Immunohistochemical examination showed that the PPAR-α protein was rarely detected in the cytoplasm of the control group (Fig. 3). By contrast, PPAR-α was found at high staining intensities in the cytoplasm of macrophages, especially near the intima, in the high-fat diet + balloon injury, high-fat diet + balloon injury + placebo, high-fat diet + balloon injury + fenofibrate and high-fat diet + balloon-injury + WY-14643 groups (Fig. 3). Compared to the placebo group, the staining intensity of PPAR-α was higher in the fenofibrate and WY-14643 groups.

Western blot analysis was performed to determine the protein level of the PPAR-α protein in femoral artery tissues. Western blot bands were quantified by densitometry. Compared to standard treatment, high-fat diet and balloon injury increased the PPAR-α level (Fig. 4). Pretreatment with fenofibrate and WY-14643 significantly increased the expression of the protein.

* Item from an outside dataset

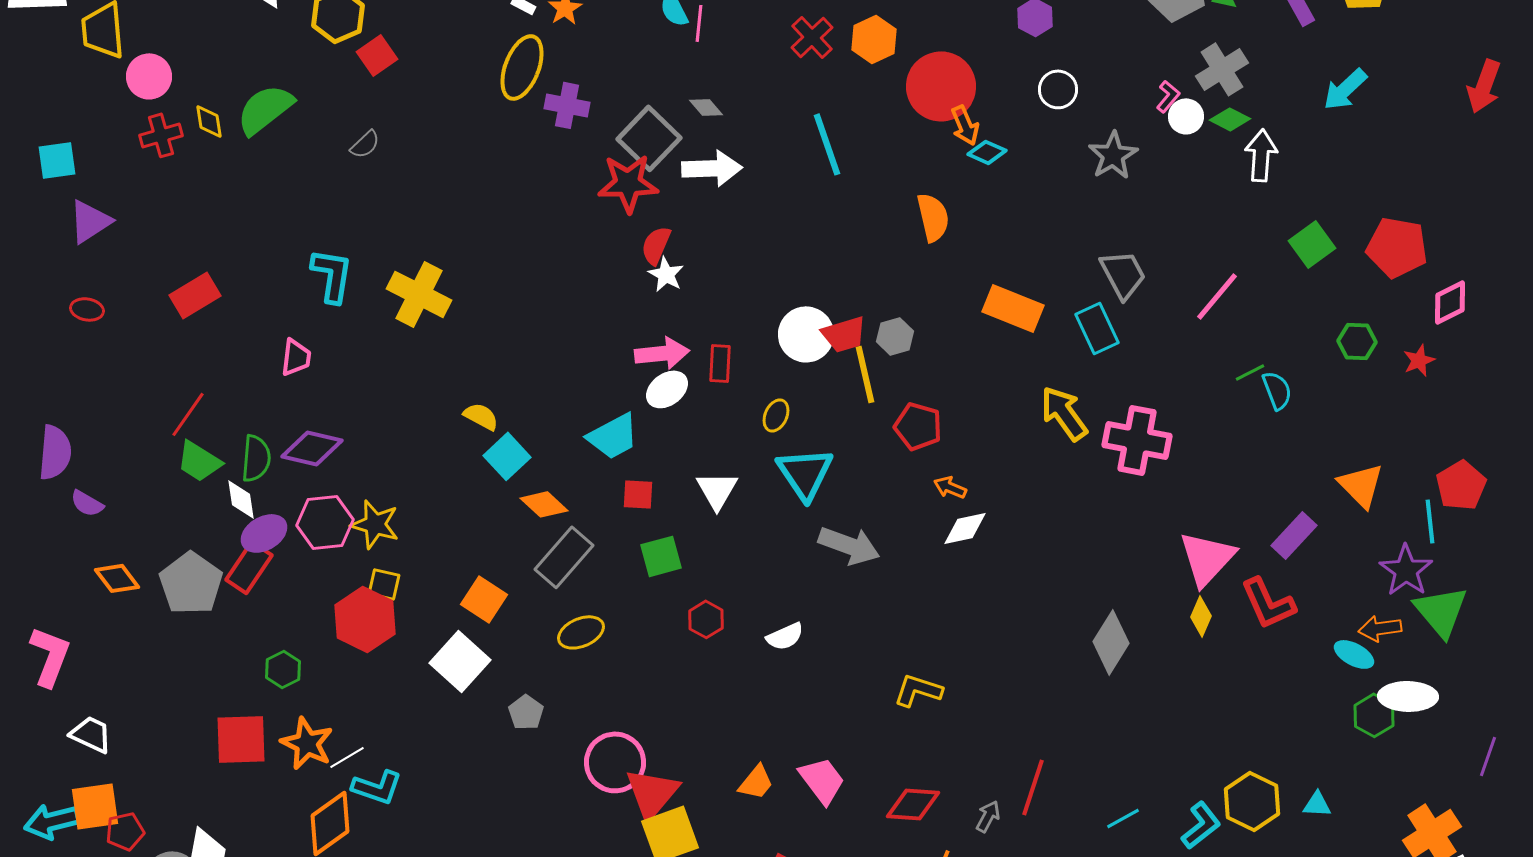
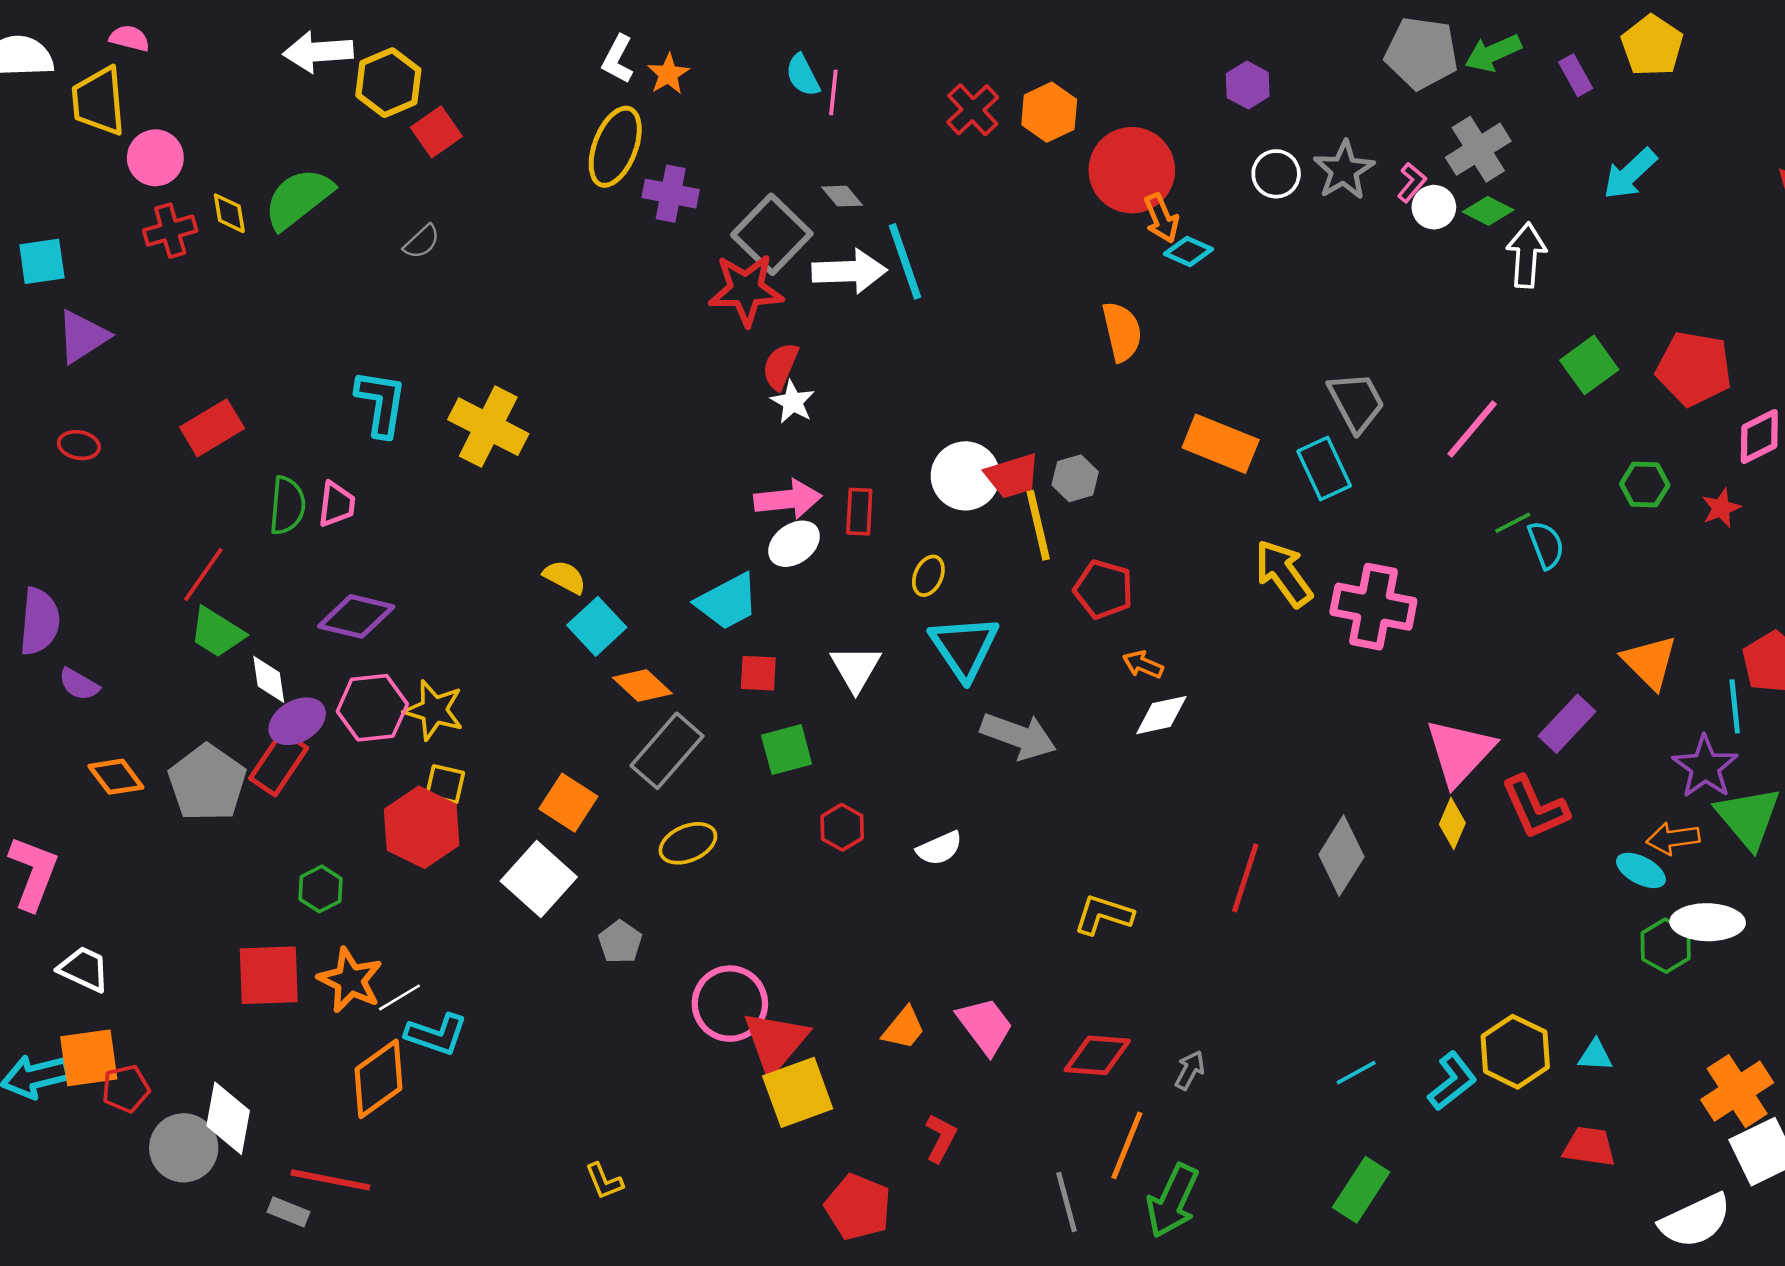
cyan line: (827, 144) -> (905, 261), moved
gray star: (1113, 155) -> (1344, 170), moved
green semicircle: (256, 458) -> (287, 505), moved
red line: (1033, 787) -> (1245, 878), moved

The mRNA level of PPAR-α was analyzed by quantitative PCR. Compared to the control group, high-fat diet + balloon injury increased PPAR-α expression (Fig. 5), and pretreatment with fenofibrate or WY-14643 significantly increased PPAR-α expression.

The serum concentrations of IL-10, TNF-α and P-selectin were measured in order to assess the degree of inflammatory response. Compared to the control group, IL-10, TNF-α and P-selectin levels were all significantly increased in the high-fat diet + balloon injury group (Fig. 6). Fenofibriate or WY-14643 treatment markedly reduced the TNF-α and P-selectin level, while it did not change the IL-10 level induced by high-fat diet and balloon injury.